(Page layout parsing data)
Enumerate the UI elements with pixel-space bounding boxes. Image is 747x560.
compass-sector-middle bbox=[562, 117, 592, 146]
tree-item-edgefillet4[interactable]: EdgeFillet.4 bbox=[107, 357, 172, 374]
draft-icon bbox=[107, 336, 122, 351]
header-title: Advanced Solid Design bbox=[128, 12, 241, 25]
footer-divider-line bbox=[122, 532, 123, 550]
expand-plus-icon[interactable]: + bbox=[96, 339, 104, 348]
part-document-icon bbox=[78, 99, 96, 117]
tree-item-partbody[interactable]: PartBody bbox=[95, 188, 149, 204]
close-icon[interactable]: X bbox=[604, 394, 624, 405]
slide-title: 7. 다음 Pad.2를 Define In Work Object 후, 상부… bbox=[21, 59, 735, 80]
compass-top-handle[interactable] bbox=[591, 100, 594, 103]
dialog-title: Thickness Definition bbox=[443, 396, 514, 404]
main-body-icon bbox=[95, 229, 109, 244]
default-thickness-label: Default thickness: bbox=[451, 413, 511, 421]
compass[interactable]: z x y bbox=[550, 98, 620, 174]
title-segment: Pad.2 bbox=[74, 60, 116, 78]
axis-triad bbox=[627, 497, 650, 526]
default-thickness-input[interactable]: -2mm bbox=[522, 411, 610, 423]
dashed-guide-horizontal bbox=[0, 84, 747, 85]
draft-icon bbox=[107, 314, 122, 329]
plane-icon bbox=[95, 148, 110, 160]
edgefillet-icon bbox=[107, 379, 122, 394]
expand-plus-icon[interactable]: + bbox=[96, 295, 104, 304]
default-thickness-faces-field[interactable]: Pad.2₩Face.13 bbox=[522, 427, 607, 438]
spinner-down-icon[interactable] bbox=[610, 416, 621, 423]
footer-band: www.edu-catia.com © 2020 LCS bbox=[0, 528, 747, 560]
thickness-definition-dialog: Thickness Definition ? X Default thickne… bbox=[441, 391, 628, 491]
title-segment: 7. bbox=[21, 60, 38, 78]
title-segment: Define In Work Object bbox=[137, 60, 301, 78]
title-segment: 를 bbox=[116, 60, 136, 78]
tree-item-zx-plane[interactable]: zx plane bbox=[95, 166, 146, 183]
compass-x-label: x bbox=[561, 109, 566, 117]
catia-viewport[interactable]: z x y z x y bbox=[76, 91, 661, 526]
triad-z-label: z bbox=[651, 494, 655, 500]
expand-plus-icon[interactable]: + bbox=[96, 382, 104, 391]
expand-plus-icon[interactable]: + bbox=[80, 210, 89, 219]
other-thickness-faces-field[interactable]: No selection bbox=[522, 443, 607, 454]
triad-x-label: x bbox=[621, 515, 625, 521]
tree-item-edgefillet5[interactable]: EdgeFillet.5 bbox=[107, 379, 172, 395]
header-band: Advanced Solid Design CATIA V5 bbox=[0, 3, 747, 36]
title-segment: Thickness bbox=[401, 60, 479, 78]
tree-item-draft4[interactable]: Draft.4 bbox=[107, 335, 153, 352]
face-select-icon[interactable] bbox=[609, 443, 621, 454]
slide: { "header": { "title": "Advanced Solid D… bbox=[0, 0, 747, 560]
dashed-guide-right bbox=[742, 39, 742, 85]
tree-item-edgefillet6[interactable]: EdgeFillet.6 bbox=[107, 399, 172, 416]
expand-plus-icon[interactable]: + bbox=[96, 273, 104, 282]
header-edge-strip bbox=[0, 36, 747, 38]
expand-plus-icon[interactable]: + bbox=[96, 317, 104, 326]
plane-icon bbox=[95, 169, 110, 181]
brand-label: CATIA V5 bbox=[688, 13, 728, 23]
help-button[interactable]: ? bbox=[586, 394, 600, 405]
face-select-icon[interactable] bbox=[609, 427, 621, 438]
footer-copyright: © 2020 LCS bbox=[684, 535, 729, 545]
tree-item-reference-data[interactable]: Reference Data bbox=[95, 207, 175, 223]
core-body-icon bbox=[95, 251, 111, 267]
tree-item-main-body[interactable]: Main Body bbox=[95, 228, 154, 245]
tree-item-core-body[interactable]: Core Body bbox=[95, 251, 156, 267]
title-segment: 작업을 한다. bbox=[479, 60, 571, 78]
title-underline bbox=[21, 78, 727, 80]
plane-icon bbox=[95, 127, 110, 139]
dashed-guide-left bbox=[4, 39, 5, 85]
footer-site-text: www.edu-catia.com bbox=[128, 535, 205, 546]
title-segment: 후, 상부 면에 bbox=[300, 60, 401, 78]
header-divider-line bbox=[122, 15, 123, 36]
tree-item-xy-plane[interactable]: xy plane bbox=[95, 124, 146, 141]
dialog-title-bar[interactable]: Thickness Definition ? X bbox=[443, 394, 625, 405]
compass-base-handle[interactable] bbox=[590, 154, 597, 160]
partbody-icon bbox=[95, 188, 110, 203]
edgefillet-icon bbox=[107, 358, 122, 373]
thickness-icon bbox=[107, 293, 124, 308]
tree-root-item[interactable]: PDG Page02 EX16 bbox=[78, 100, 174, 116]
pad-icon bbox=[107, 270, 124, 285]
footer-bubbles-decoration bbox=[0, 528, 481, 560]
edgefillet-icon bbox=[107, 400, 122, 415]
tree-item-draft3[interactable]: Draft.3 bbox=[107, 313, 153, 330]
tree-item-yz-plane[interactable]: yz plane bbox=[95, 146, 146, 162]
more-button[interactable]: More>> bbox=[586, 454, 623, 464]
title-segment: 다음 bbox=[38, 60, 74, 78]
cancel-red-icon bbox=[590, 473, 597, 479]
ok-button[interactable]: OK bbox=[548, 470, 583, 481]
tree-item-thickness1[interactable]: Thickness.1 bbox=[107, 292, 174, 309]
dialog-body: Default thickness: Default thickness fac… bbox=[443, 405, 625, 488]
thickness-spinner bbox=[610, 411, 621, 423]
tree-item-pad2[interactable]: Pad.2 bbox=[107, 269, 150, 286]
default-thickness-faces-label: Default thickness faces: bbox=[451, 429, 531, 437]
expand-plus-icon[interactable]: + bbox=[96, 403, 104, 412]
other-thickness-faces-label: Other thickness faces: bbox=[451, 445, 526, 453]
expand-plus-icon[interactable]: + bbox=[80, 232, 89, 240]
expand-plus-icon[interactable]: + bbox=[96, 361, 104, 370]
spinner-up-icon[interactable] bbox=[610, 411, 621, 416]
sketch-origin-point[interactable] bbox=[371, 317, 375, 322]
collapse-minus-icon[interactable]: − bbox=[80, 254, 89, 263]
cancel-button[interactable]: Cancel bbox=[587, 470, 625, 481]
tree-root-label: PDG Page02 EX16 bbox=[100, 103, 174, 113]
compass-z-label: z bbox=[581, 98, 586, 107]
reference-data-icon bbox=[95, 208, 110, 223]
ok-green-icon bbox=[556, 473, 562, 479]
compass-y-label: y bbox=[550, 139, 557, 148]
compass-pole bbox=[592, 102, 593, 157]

* _Work request_: Within the entries above, find the string "cancel" and return each line that holds it.

* _Answer for this exercise_:
cancel-red-icon bbox=[590, 473, 597, 479]
cancel-button[interactable]: Cancel bbox=[587, 470, 625, 481]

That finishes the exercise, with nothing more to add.